What is required:
A picture-free, exact reproduction of the listing that follows is required.

• • • • •

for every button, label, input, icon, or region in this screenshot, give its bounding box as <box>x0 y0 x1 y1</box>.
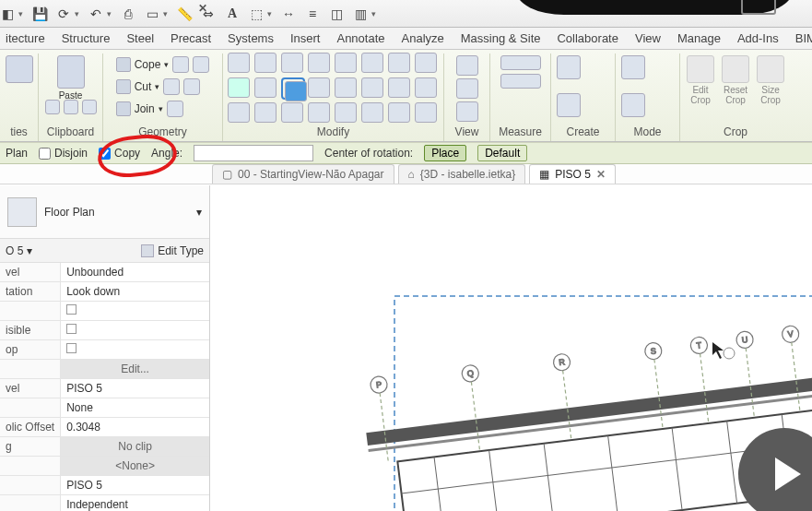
unpin-tool[interactable] <box>388 77 410 98</box>
scale-tool[interactable] <box>335 77 357 98</box>
measure-tool-2[interactable] <box>500 74 541 89</box>
match-icon[interactable] <box>82 100 97 114</box>
property-row[interactable]: <None> <box>0 457 209 476</box>
property-row[interactable]: isible <box>0 321 209 340</box>
tab-massing[interactable]: Massing & Site <box>461 31 541 45</box>
cut-button[interactable]: Cut ▾ <box>114 77 203 96</box>
property-row[interactable]: gNo clip <box>0 437 209 457</box>
view-tool-1[interactable] <box>456 55 478 76</box>
property-row[interactable]: None <box>0 398 209 418</box>
group7-tool[interactable] <box>388 102 410 123</box>
tab-manage[interactable]: Manage <box>677 31 721 45</box>
create-tool-1[interactable] <box>557 55 581 79</box>
edit-type-button[interactable]: Edit Type <box>141 244 204 257</box>
print-icon[interactable]: ⎙ <box>121 6 135 21</box>
mode-tool-1[interactable] <box>621 55 645 79</box>
paste-button[interactable]: Paste <box>56 55 86 105</box>
property-row[interactable]: PISO 5 <box>0 476 209 495</box>
trim-tool[interactable] <box>361 53 383 73</box>
corner-tool[interactable] <box>415 53 437 73</box>
cut-icon[interactable] <box>45 100 60 114</box>
close-tab-icon[interactable]: ✕ <box>596 168 606 181</box>
group2-tool[interactable] <box>254 102 277 123</box>
measure-icon[interactable]: 📏 <box>177 6 192 21</box>
tab-architecture[interactable]: itecture <box>6 31 45 45</box>
tab-annotate[interactable]: Annotate <box>336 31 384 45</box>
property-row[interactable]: Independent <box>0 495 209 511</box>
dim-icon[interactable]: ⬚ <box>249 6 264 21</box>
offset-tool[interactable] <box>254 53 277 73</box>
open-icon[interactable]: ▭ <box>145 6 159 21</box>
create-tool-2[interactable] <box>557 93 581 117</box>
move-tool[interactable] <box>228 77 250 98</box>
undo-icon[interactable]: ↶ <box>88 6 103 21</box>
group3-tool[interactable] <box>281 102 303 123</box>
copy-tool[interactable] <box>254 77 277 98</box>
close-panel-icon[interactable]: ✕ <box>198 2 207 15</box>
chevron-down-icon[interactable]: ▾ <box>196 206 202 219</box>
type-selector[interactable]: Floor Plan <box>7 197 95 227</box>
property-row[interactable]: olic Offset0.3048 <box>0 418 209 437</box>
edit-crop-button[interactable]: Edit Crop <box>686 55 715 105</box>
sync-icon[interactable]: ⟳ <box>56 6 71 21</box>
property-row[interactable]: op <box>0 340 209 360</box>
mirror-pick-tool[interactable] <box>281 53 303 73</box>
align-tool[interactable] <box>228 53 250 73</box>
switch-win-icon[interactable]: ▥ <box>353 6 368 21</box>
view-tab-starting[interactable]: ▢ 00 - StartingView-Não Apagar <box>212 164 394 184</box>
view-tab-piso5[interactable]: ▦ PISO 5 ✕ <box>529 164 616 184</box>
group5-tool[interactable] <box>335 102 357 123</box>
size-crop-button[interactable]: Size Crop <box>756 55 785 105</box>
mode-tool-2[interactable] <box>621 93 645 117</box>
measure-tool-1[interactable] <box>500 55 541 70</box>
text-icon[interactable]: A <box>225 6 240 21</box>
view-tool-3[interactable] <box>456 101 478 122</box>
reset-crop-button[interactable]: Reset Crop <box>721 55 750 105</box>
thin-lines-icon[interactable]: ≡ <box>305 6 320 21</box>
default-button[interactable]: Default <box>477 145 527 161</box>
split-tool[interactable] <box>335 53 357 73</box>
property-row[interactable]: tationLook down <box>0 282 209 302</box>
close-hidden-icon[interactable]: ◫ <box>329 6 344 21</box>
tab-view[interactable]: View <box>635 31 661 45</box>
property-row[interactable]: velUnbounded <box>0 263 209 282</box>
join-button[interactable]: Join ▾ <box>114 100 185 118</box>
app-menu-icon[interactable]: ◧ <box>0 6 15 21</box>
tab-bimcollab[interactable]: BIMcollab <box>795 31 812 45</box>
tab-analyze[interactable]: Analyze <box>402 31 444 45</box>
cope-button[interactable]: Cope ▾ <box>114 55 212 74</box>
view-tool-2[interactable] <box>456 78 478 99</box>
save-icon[interactable]: 💾 <box>32 6 47 21</box>
tab-insert[interactable]: Insert <box>290 31 321 45</box>
disjoin-checkbox[interactable]: Disjoin <box>39 147 88 160</box>
property-row[interactable] <box>0 302 209 321</box>
section-icon[interactable]: ↔ <box>281 6 296 21</box>
rotate-tool[interactable] <box>281 77 305 100</box>
extend-tool[interactable] <box>388 53 410 73</box>
tab-systems[interactable]: Systems <box>228 31 274 45</box>
tab-collaborate[interactable]: Collaborate <box>557 31 618 45</box>
delete-tool[interactable] <box>415 77 437 98</box>
array-tool[interactable] <box>308 77 330 98</box>
view-tab-3d[interactable]: ⌂ {3D - isabelle.ietka} <box>398 164 526 184</box>
tab-structure[interactable]: Structure <box>62 31 111 45</box>
pin-tool[interactable] <box>361 77 383 98</box>
angle-input[interactable] <box>194 145 313 161</box>
group6-tool[interactable] <box>361 102 383 123</box>
place-button[interactable]: Place <box>424 145 466 161</box>
group1-tool[interactable] <box>228 102 250 123</box>
group4-tool[interactable] <box>308 102 330 123</box>
svg-rect-3 <box>368 391 812 452</box>
properties-button[interactable] <box>5 55 34 105</box>
property-row[interactable]: Edit... <box>0 360 209 379</box>
group8-tool[interactable] <box>415 102 437 123</box>
tab-steel[interactable]: Steel <box>126 31 154 45</box>
drawing-area[interactable]: PQRSTUVW <box>210 185 812 511</box>
copy-icon[interactable] <box>64 100 78 114</box>
property-row[interactable]: velPISO 5 <box>0 379 209 398</box>
copy-checkbox[interactable]: Copy <box>99 147 140 160</box>
instance-dropdown[interactable]: O 5 ▾ <box>6 244 32 257</box>
mirror-draw-tool[interactable] <box>308 53 330 73</box>
tab-addins[interactable]: Add-Ins <box>737 31 779 45</box>
tab-precast[interactable]: Precast <box>171 31 211 45</box>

• • • • •

Task result:
for every button, label, input, icon, or region in this screenshot, give its bounding box as <box>x0 y0 x1 y1</box>.
unpin-tool[interactable] <box>388 77 410 98</box>
scale-tool[interactable] <box>335 77 357 98</box>
measure-tool-2[interactable] <box>500 74 541 89</box>
match-icon[interactable] <box>82 100 97 114</box>
property-row[interactable]: <None> <box>0 457 209 476</box>
property-row[interactable]: isible <box>0 321 209 340</box>
tab-massing[interactable]: Massing & Site <box>461 31 541 45</box>
cut-button[interactable]: Cut ▾ <box>114 77 203 96</box>
property-row[interactable]: gNo clip <box>0 437 209 457</box>
view-tool-1[interactable] <box>456 55 478 76</box>
property-row[interactable]: None <box>0 398 209 418</box>
group7-tool[interactable] <box>388 102 410 123</box>
tab-manage[interactable]: Manage <box>677 31 721 45</box>
create-tool-1[interactable] <box>557 55 581 79</box>
edit-type-button[interactable]: Edit Type <box>141 244 204 257</box>
print-icon[interactable]: ⎙ <box>121 6 135 21</box>
mode-tool-1[interactable] <box>621 55 645 79</box>
paste-button[interactable]: Paste <box>56 55 86 105</box>
property-row[interactable]: PISO 5 <box>0 476 209 495</box>
trim-tool[interactable] <box>361 53 383 73</box>
corner-tool[interactable] <box>415 53 437 73</box>
cut-icon[interactable] <box>45 100 60 114</box>
close-tab-icon[interactable]: ✕ <box>596 168 606 181</box>
group2-tool[interactable] <box>254 102 277 123</box>
measure-icon[interactable]: 📏 <box>177 6 192 21</box>
tab-architecture[interactable]: itecture <box>6 31 45 45</box>
tab-annotate[interactable]: Annotate <box>336 31 384 45</box>
property-row[interactable]: Independent <box>0 495 209 511</box>
dim-icon[interactable]: ⬚ <box>249 6 264 21</box>
offset-tool[interactable] <box>254 53 277 73</box>
open-icon[interactable]: ▭ <box>145 6 159 21</box>
create-tool-2[interactable] <box>557 93 581 117</box>
move-tool[interactable] <box>228 77 250 98</box>
undo-icon[interactable]: ↶ <box>88 6 103 21</box>
group3-tool[interactable] <box>281 102 303 123</box>
copy-tool[interactable] <box>254 77 277 98</box>
close-panel-icon[interactable]: ✕ <box>198 2 207 15</box>
chevron-down-icon[interactable]: ▾ <box>196 206 202 219</box>
type-selector[interactable]: Floor Plan <box>7 197 95 227</box>
property-row[interactable]: olic Offset0.3048 <box>0 418 209 437</box>
edit-crop-button[interactable]: Edit Crop <box>686 55 715 105</box>
sync-icon[interactable]: ⟳ <box>56 6 71 21</box>
property-row[interactable]: op <box>0 340 209 360</box>
mirror-pick-tool[interactable] <box>281 53 303 73</box>
align-tool[interactable] <box>228 53 250 73</box>
switch-win-icon[interactable]: ▥ <box>353 6 368 21</box>
view-tab-starting[interactable]: ▢ 00 - StartingView-Não Apagar <box>212 164 394 184</box>
view-tab-piso5[interactable]: ▦ PISO 5 ✕ <box>529 164 616 184</box>
group5-tool[interactable] <box>335 102 357 123</box>
size-crop-button[interactable]: Size Crop <box>756 55 785 105</box>
mode-tool-2[interactable] <box>621 93 645 117</box>
measure-tool-1[interactable] <box>500 55 541 70</box>
text-icon[interactable]: A <box>225 6 240 21</box>
view-tool-3[interactable] <box>456 101 478 122</box>
reset-crop-button[interactable]: Reset Crop <box>721 55 750 105</box>
thin-lines-icon[interactable]: ≡ <box>305 6 320 21</box>
default-button[interactable]: Default <box>477 145 527 161</box>
split-tool[interactable] <box>335 53 357 73</box>
property-row[interactable]: tationLook down <box>0 282 209 302</box>
close-hidden-icon[interactable]: ◫ <box>329 6 344 21</box>
tab-view[interactable]: View <box>635 31 661 45</box>
property-row[interactable]: velUnbounded <box>0 263 209 282</box>
join-button[interactable]: Join ▾ <box>114 100 185 118</box>
app-menu-icon[interactable]: ◧ <box>0 6 15 21</box>
tab-bimcollab[interactable]: BIMcollab <box>795 31 812 45</box>
tab-analyze[interactable]: Analyze <box>402 31 444 45</box>
cope-button[interactable]: Cope ▾ <box>114 55 212 74</box>
view-tool-2[interactable] <box>456 78 478 99</box>
save-icon[interactable]: 💾 <box>32 6 47 21</box>
tab-insert[interactable]: Insert <box>290 31 321 45</box>
disjoin-checkbox[interactable]: Disjoin <box>39 147 88 160</box>
property-row[interactable] <box>0 302 209 321</box>
section-icon[interactable]: ↔ <box>281 6 296 21</box>
rotate-tool[interactable] <box>281 77 305 100</box>
extend-tool[interactable] <box>388 53 410 73</box>
tab-systems[interactable]: Systems <box>228 31 274 45</box>
tab-collaborate[interactable]: Collaborate <box>557 31 618 45</box>
delete-tool[interactable] <box>415 77 437 98</box>
array-tool[interactable] <box>308 77 330 98</box>
view-tab-3d[interactable]: ⌂ {3D - isabelle.ietka} <box>398 164 526 184</box>
tab-structure[interactable]: Structure <box>62 31 111 45</box>
pin-tool[interactable] <box>361 77 383 98</box>
angle-input[interactable] <box>194 145 313 161</box>
group6-tool[interactable] <box>361 102 383 123</box>
place-button[interactable]: Place <box>424 145 466 161</box>
group1-tool[interactable] <box>228 102 250 123</box>
group4-tool[interactable] <box>308 102 330 123</box>
svg-rect-3 <box>368 391 812 452</box>
properties-button[interactable] <box>5 55 34 105</box>
property-row[interactable]: Edit... <box>0 360 209 379</box>
group8-tool[interactable] <box>415 102 437 123</box>
tab-steel[interactable]: Steel <box>126 31 154 45</box>
drawing-area[interactable]: PQRSTUVW <box>210 185 812 511</box>
copy-icon[interactable] <box>64 100 78 114</box>
property-row[interactable]: velPISO 5 <box>0 379 209 398</box>
copy-checkbox[interactable]: Copy <box>99 147 140 160</box>
instance-dropdown[interactable]: O 5 ▾ <box>6 244 32 257</box>
mirror-draw-tool[interactable] <box>308 53 330 73</box>
tab-addins[interactable]: Add-Ins <box>737 31 779 45</box>
tab-precast[interactable]: Precast <box>171 31 211 45</box>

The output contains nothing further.